Entretanto, parece que voar é preciso, ou melhor, voar é preciso. Talvez tenha sido esta razão pela qual Santos Dumont, em um célebre diálogo travado com um outro aluno de colégio, disse: “o homem voa”. A partir daí, ao tentar apresentar a origem do avião, propuser-se-á em enunciado simples: Santos Dumont, o cerne, literalmente a fonte de respostas para todas as divergências criadas a respeito da invenção da navegabilidade aérea. Longe de ser absurdo, e tomadas as devidas referências históricas, tal idéia pode não só desmistificar a balela dos irmãos Whright, como também desencadear o papel simples, essencial e vital da humanidade capaz, de fazer florescer civilizações, ditar limites morais e protagonizar a ética: a dignidade.
Isso mesmo, Dumont é a personificação da dignidade, e a ele é digna a habilitação, não de passageiro, como Sr Orville e, nem muito menos de tripulante, como o Sr Wilbur Wright, mas sim de catedrático piloto.Sendo assim, apertem os cintos, e voem de cabeça, sem ter dúvida e medo, no décimo quarto experimento, o primeiro vôo do “mais pesado que o ar”, que o consagra único e autêntico pai da aviação, e a ele os méritos devem ser atribuídos, por absoluta justiça e reconhecimento científico. Há precedentes e antecedentes, mas o seu feito é algo extraordinário e que merece ser lembrado pelas gerações.
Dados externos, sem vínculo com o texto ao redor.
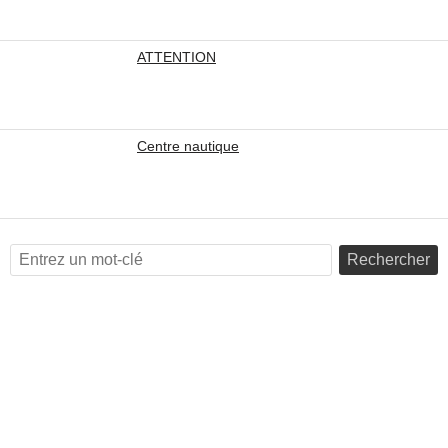
ATTENTION
Centre nautique
Rechercher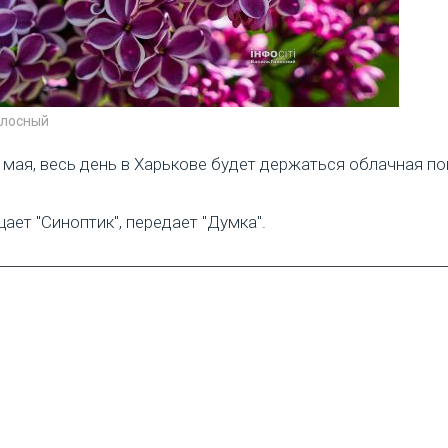
олосный
2 мая, весь день в Харькове будет держаться облачная по
ает "Синоптик", передает "Думка".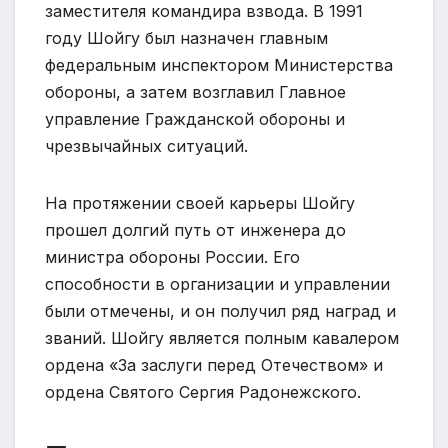
заместителя командира взвода. В 1991
году Шойгу был назначен главным
федеральным инспектором Министерства
обороны, а затем возглавил Главное
управление Гражданской обороны и
чрезвычайных ситуаций.
На протяжении своей карьеры Шойгу
прошел долгий путь от инженера до
министра обороны России. Его
способности в организации и управлении
были отмечены, и он получил ряд наград и
званий. Шойгу является полным кавалером
ордена «За заслуги перед Отечеством» и
ордена Святого Сергия Радонежского.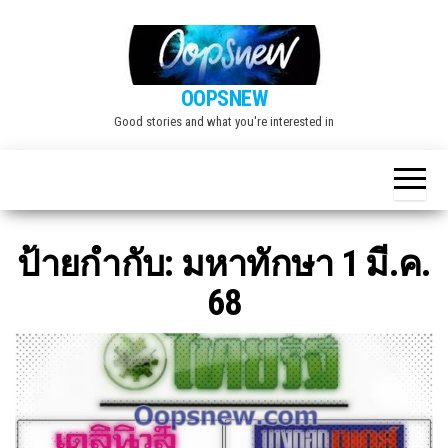
Skip
to
the
OOPSNEW
content
Good stories and what you're interested in
ป้ายกำกับ:
มหาทักษา 1 มี.ค.
68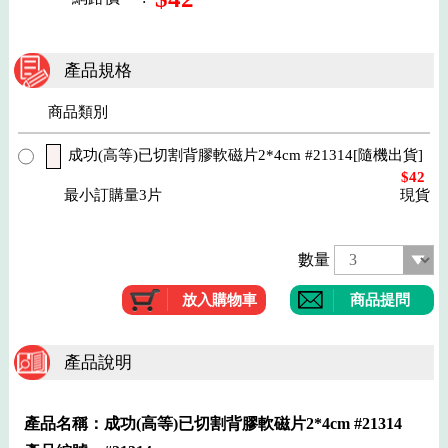
產品規格
商品類別
成功(高等)已切割背膠軟磁片2*4cm #21314[隨機出貨]
$42
最小訂購量3片
現貨
數量
商品提問
產品說明
產品名稱：成功(高等)已切割背膠軟磁片2*4cm #21314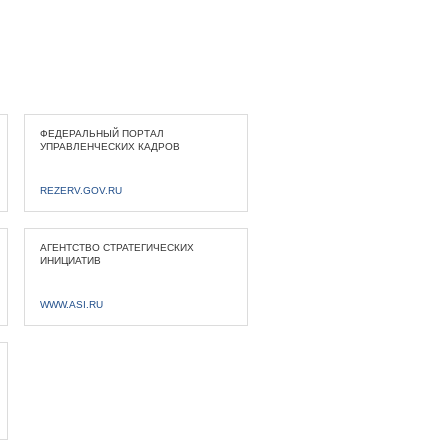
ФЕДЕРАЛЬНЫЙ ПОРТАЛ
УПРАВЛЕНЧЕСКИХ КАДРОВ
REZERV.GOV.RU
АГЕНТСТВО СТРАТЕГИЧЕСКИХ
ИНИЦИАТИВ
WWW.ASI.RU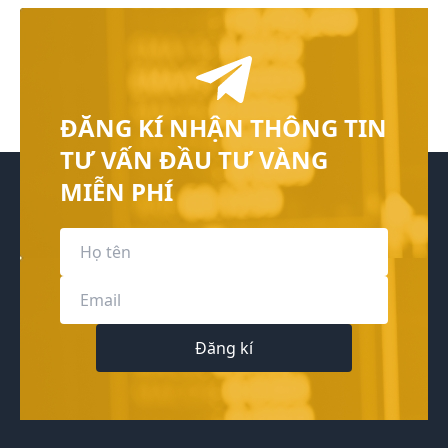
ĐĂNG KÍ NHẬN THÔNG TIN
TƯ VẤN ĐẦU TƯ VÀNG
MIỄN PHÍ
Đăng kí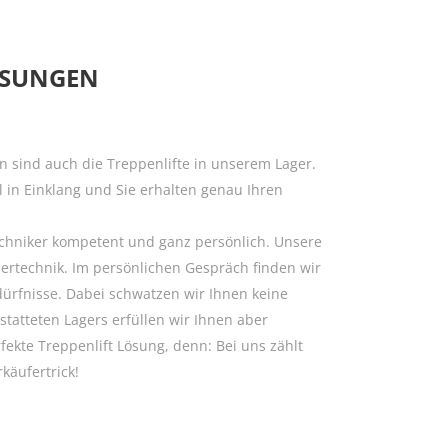
LÖSUNGEN
n sind auch die Treppenlifte in unserem Lager.
l in Einklang und Sie erhalten genau Ihren
echniker kompetent und ganz persönlich. Unsere
sertechnik. Im persönlichen Gespräch finden wir
ürfnisse. Dabei schwatzen wir Ihnen keine
statteten Lagers erfüllen wir Ihnen aber
fekte Treppenlift Lösung, denn: Bei uns zählt
käufertrick!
À luz do absurdo da tese de fundo dos irmãos Wright, a verossimilhança de serem os inventores do avião fica completamente comprometida, e as sua afirmações desatinadas caem por seu próprio peso. Há demasiada invenção, demasiada maldade, demasiada perversão para que sejam ao menos verossímeis. Indubitavelmente foi o Sr. Dumont quem primeiro executou o vôo em um aeromodelo de propulsão própria. Mas do que isso, sob controle e por um tempo razoável. Enquanto os Wright arremessaram um aeromodelo por uns três minutos (e sem testemunhas), o que equivale a dizer que uma pedra arremessada por uma catapulta está “voando”.
Desde então, sabe-se que pipas e folhas de papel – e até pedras, desde que lançadas com suficiente força – também “voam”, mas nem por isso são aviões. É evidente que o progresso em qualquer área sempre é produto dos avanços de muitos. Mas é evidente, também, que sempre existem aqueles que, a partir dos acúmulos anteriores, dão a virada para um outro patamar, outra fase do conhecimento, da tecnologia e da ciência, a bem dizer, da história.
Esse é o caso de Santos Dumont. Ao mesmo tempo em que negam a existência de um pai da aviação, “lesmas edipianas reivindicam, servis aos chauvinistas ianques”, a paternidade do primeiro vôo para os Wright. O que eles querem é precisamente destituir o pai, Santos Dumont e colocar aquela parelha de vigaristas no seu lugar. Em remate, o pioneirismo de Dumont, na aviação, é algo que não se pode jamais esquecer. Mas como toda a história de inventos, de trabalhos e de amor à arte tem o seus Wilbur Wright da vida, não se deve esquecer a lição deixada pelo nosso grande sonhador: “Os pássaros devem experimentar a mesma sensação, quando distendem suas longas asas e seu vôo fecha o céu…Ninguém, antes de mim, fizera igual”.
Que o exemplo da grandeza de homens destemidos, seja constante no pensamento e na ação das novas gerações. E que não percamos a nossa identidade e saibamos que Santos Dumont, o nosso Ícaro, é, sem dúvida alguma, o Pai da Aviação.